Salvation Army Trial Set for Sept. 11

A Moscow court on Monday set a date — Sept. 11 — for a trial into the city's bid to shut down the Salvation Army's activities here, renewing concerns about religious freedom in Russia.

The Moscow government says the Salvation Army did not register on time and failed to regularly report its activities to authorities. But the missionary group, which operates soup kitchens and other charity works, says its troubles stem from a strict 1997 religious law championed by the Russian Orthodox Church.

The Tagansky district court in Moscow will hear the case, brought by the Justice Ministry's Moscow branch, on Sept. 11, Judge Svetlana Grigoreva announced.
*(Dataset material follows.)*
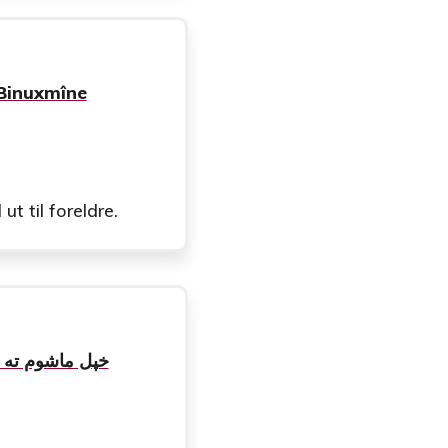
 Binuxmîne
t til foreldre.
خپل ماشوم ته په سړه هوا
Several groups have had troubles since the passage of the religion law, which sets strict registration rules for all but the three "traditional" religious groups in Russia: Russian Orthodoxy, Judaism and Islam.
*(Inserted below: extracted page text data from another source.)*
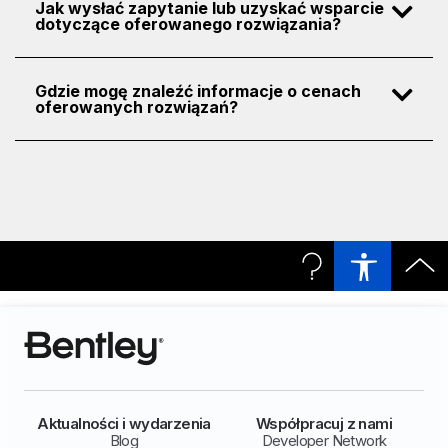
Jak wysłać zapytanie lub uzyskać wsparcie
dotyczące oferowanego rozwiązania?
Gdzie mogę znaleźć informacje o cenach
oferowanych rozwiązań?
Aktualności i wydarzenia
Współpracuj z nami
Blog
Developer Network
Captain Adam Morales, a spokesman for the Salvation Army, conceded Monday that his group had not submitted an annual report to authorities since 1999, and that it had not been able to register until February — after the Dec. 31, 2000 deadline.

Still, he said the group had been in regular communication with justice officials over its registration woes.
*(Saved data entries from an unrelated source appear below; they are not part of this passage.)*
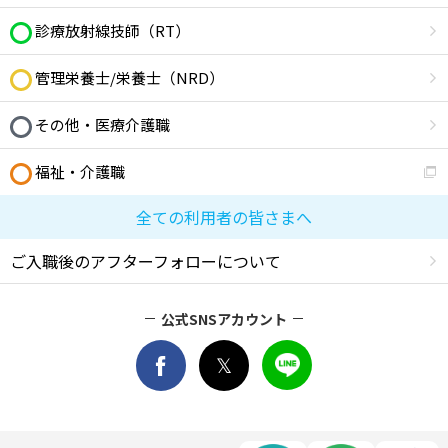
診療放射線技師（RT）
管理栄養士/栄養士（NRD）
その他・医療介護職
福祉・介護職
全ての利用者の皆さまへ
ご入職後のアフターフォローについて
公式SNSアカウント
"We sent them documents every month and we talked to them. How do they not know that we exist?" he said in exasperation.

The Salvation Army was denied registration in Moscow in 1999 and then sued over it, to no avail. It then took the case to the European Human Rights Court in Strasbourg, which on May 22 accepted it for consideration, Morales said.

Vladimir Zhbankov, a Justice Ministry official, insisted the case was a purely legal issue.

"We do not reject anyone for ideological considerations. The main thing for us is observance of our laws," he was quoted by Interfax as saying.

The Salvation Army operated briefly in tsarist Russia before the Bolshevik Revolution, and returned after the 1991 Soviet collapse. It is also active in other Russian regions, where it has not had serious registration troubles. Those chapters will not be affected by a verdict in the Moscow case.

Yelena Speranskaya, a spokeswoman for the Russian Orthodox Church's Moscow patriarchate, denied that the church was behind the Salvation Army's legal troubles. But she added that the Orthodox Church regards humanitarian activities by the Salvation Army as "an attempt to win over believers," Interfax reported.